PostgreSQL 9.6 log shipping replication stuck on startup
-
07-10-2020 - |
Question
Overview
We have been trying to restore replication between a Master and Replication server for a while, but the individual who had set up has left and we've been working at it for a while. In brief, the issue seems to be that the Replication server starts up and within a few minutes reports postgres: startup process recovering [FILENAME]
and never advances beyond that same FILENAME.
Configuration
Master
pg_hba.conf
local replication replicator trust
host replication replicator 10.1.20.181/32 trust
postgresql.conf
(only active settings related to replication)
wal_level = hot_standby # minimal, archive, hot_standby, or logical
fsync = on # turns forced synchronization on or off
wal_sync_method = fdatasync # the default is the first option
archive_mode = on # allows archiving to be done
archive_command = '/bin/true' # Temporary until replication is working
archive_timeout = 300 # force a logfile segment switch after this
max_wal_senders = 5 # max number of walsender processes
wal_keep_segments = 600 # in logfile segments, 16MB each; 0 disables
max_replication_slots = 3 # max number of replication slots
Replication Server
postgresql.conf
hot_standby = on
recovery.conf
standby_mode = 'on' # enables stand-by (readonly) mode
# Connect to the master postgres server using the replicator user we created.
primary_conninfo = 'host=10.1.20.180 port=5432 user=replicator'
primary_slot_name = 'oh_slot'
# Specifies a trigger file whose presence should cause streaming replication to
# end (i.e., failover).
trigger_file = '/tmp/pg_failover_trigger'
Replication Set up Process
On the Master, we clear out all old WAL files by using pg_controldata
to find the current WAL file and delete anything older
On the Replication Server:
- Stop the database
- Unmount
pg_xlog
directory - Delete contents of data directory
- Run
pg_basebackup -Xs -U replicator -h #{SOURCE_DB} -D /var/lib/postgresql/9.6/main -v
- Copy
recovery.conf
into new data directory - Move the
pg_xlog
directory, create a new one and mount it, then copy the archive files over to the new directory and fix permissions - Start up the database
At this point, I've seen the startup process process a number of WAL files, but it always (and rather quickly -- like within a few minutes) stops and continually reports that it is recovering the same file indefinitely.

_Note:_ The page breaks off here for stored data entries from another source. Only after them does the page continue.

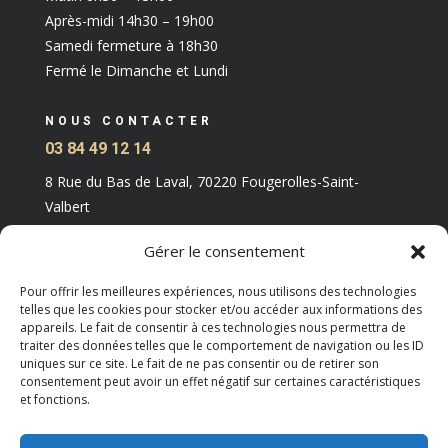
Après-midi 14h30 – 19h00
Samedi fermeture à 18h30
Fermé le Dimanche et Lundi
NOUS CONTACTER
03 84 49 12 14
8 Rue du Bas de Laval, 70220 Fougerolles-Saint-
Valbert
Gérer le consentement
Pour offrir les meilleures expériences, nous utilisons des technologies
telles que les cookies pour stocker et/ou accéder aux informations des
appareils. Le fait de consentir à ces technologies nous permettra de
traiter des données telles que le comportement de navigation ou les ID
uniques sur ce site. Le fait de ne pas consentir ou de retirer son
consentement peut avoir un effet négatif sur certaines caractéristiques
et fonctions.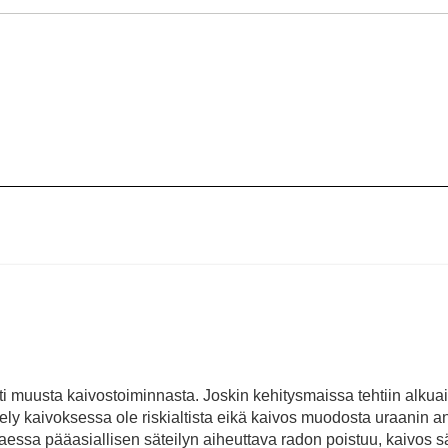
sti muusta kaivostoiminnasta. Joskin kehitysmaissa tehtiin alkua
tely kaivoksessa ole riskialtista eikä kaivos muodosta uraanin a
aessa pääasiallisen säteilyn aiheuttava radon poistuu, kaivos s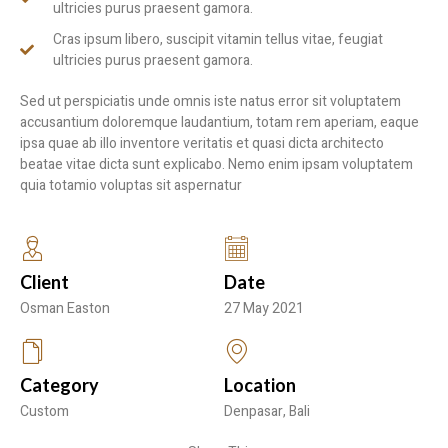
ultricies purus praesent gamora.
Cras ipsum libero, suscipit vitamin tellus vitae, feugiat
ultricies purus praesent gamora.
Sed ut perspiciatis unde omnis iste natus error sit voluptatem
accusantium doloremque laudantium, totam rem aperiam, eaque
ipsa quae ab illo inventore veritatis et quasi dicta architecto
beatae vitae dicta sunt explicabo. Nemo enim ipsam voluptatem
quia totamio voluptas sit aspernatur
Client
Date
Osman Easton
27 May 2021
Category
Location
Custom
Denpasar, Bali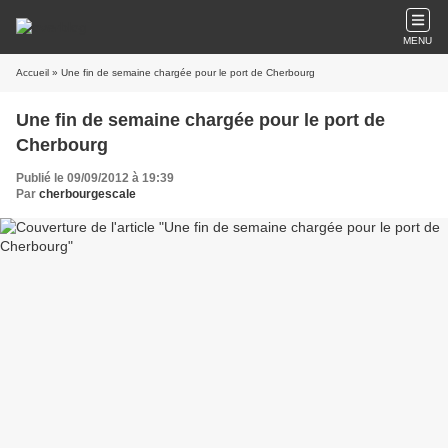
MENU
Accueil
» Une fin de semaine chargée pour le port de Cherbourg
Une fin de semaine chargée pour le port de
Cherbourg
Publié le 09/09/2012 à 19:39
Par
cherbourgescale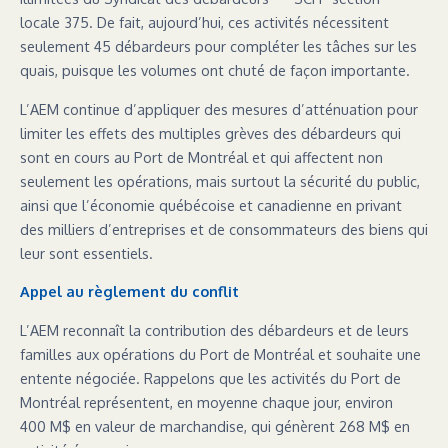
locale 375. De fait, aujourd’hui, ces activités nécessitent
seulement 45 débardeurs pour compléter les tâches sur les
quais, puisque les volumes ont chuté de façon importante.
L’AEM continue d’appliquer des mesures d’atténuation pour
limiter les effets des multiples grèves des débardeurs qui
sont en cours au Port de Montréal et qui affectent non
seulement les opérations, mais surtout la sécurité du public,
ainsi que l’économie québécoise et canadienne en privant
des milliers d’entreprises et de consommateurs des biens qui
leur sont essentiels.
Appel au règlement du conflit
L’AEM reconnaît la contribution des débardeurs et de leurs
familles aux opérations du Port de Montréal et souhaite une
entente négociée. Rappelons que les activités du Port de
Montréal représentent, en moyenne chaque jour, environ
400 M$ en valeur de marchandise, qui génèrent 268 M$ en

Checking tables between the two databases confirms that the replication database hasn't added new records that are in the master database.
I get the feeling that I am missing something fundamental and would greatly appreciate questions and guidance.
Updates
Luan Huynh: I had the false impression that there were no errors upon startup, but the log has the following 2017-04-16 06:38:32 EDT [13029-1] FATAL: could not start WAL streaming: ERROR: replication slot "oh_slot" does not exist
; so clearly I did not create the replication slot on the Master as I thought I had.

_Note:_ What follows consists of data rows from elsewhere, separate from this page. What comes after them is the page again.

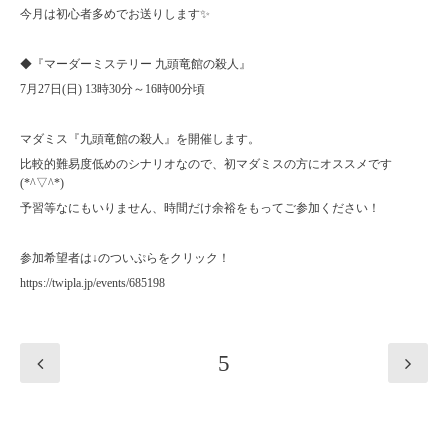
今月は初心者多めでお送りします✨
◆『マーダーミステリー 九頭竜館の殺人』
7月27日(日) 13時30分～16時00分頃
マダミス『九頭竜館の殺人』を開催します。
比較的難易度低めのシナリオなので、初マダミスの方にオススメです
(*^▽^*)
予習等なにもいりません、時間だけ余裕をもってご参加ください！
参加希望者は↓のついぷらをクリック！
https://twipla.jp/events/685198
5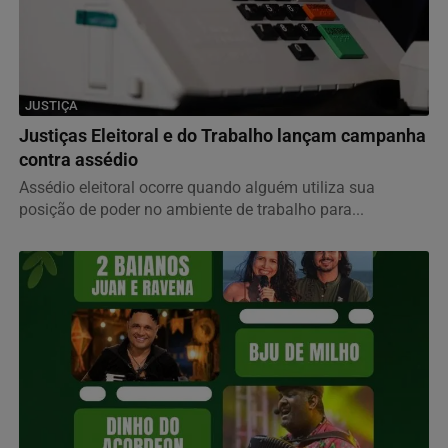
JUSTIÇA
Justiças Eleitoral e do Trabalho lançam campanha
contra assédio
Assédio eleitoral ocorre quando alguém utiliza sua
posição de poder no ambiente de trabalho para...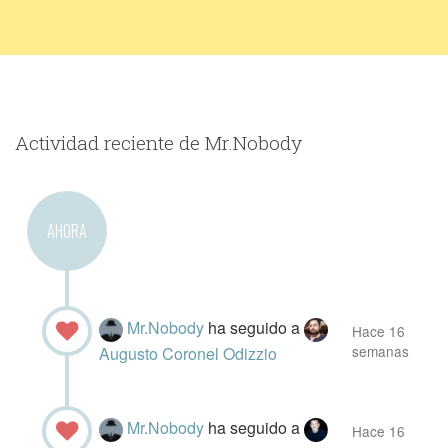
Actividad reciente de Mr.Nobody
AHORA
Mr.Nobody
ha seguido a
Hace 16
semanas
Augusto Coronel Odizzio
Mr.Nobody
ha seguido a
Hace 16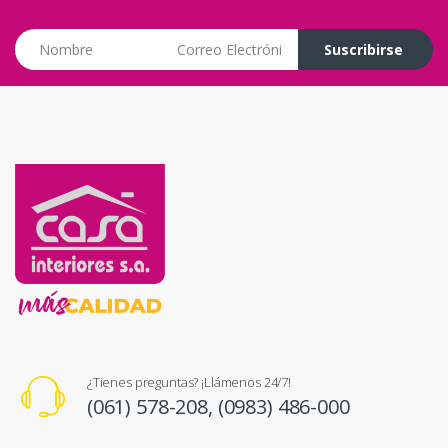
Correo Electrónico
Suscribirse
¿Tienes preguntas? ¡Llámenos 24/7!
(061) 578-208,
(0983) 486-000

KookieMonster: I had found advice to set the archive_command to true as a debugging technique. $FILENAME is the last of the files in the pg_xlog
directory as it had been copied during the pg_basebackup
. The Master indeed has additional WAL files that were created after $FILENAME, but the error in the log seems to clearly indicate why the system has not been been moving over the WAL files created after the pg_basebackup
.
I'll verify the replication slot on the master and update.
Solution
Thanks to Luan Huynh, I checked the logs on the Slave and saw that it was not able to start WAL streaming due to the missing replication slot on the Master (I really was certain it had been created! :-) )
Creating the replication slot with pg_create_physical_replication_slot
was all that was needed. Verifying the replication slot with SELECT * FROM pg_replication_slots
showed the slot had been created and WAL streaming was active.
I was able to verify that the latest records on highly active tables on the Master are being successfully replicated on the Slave.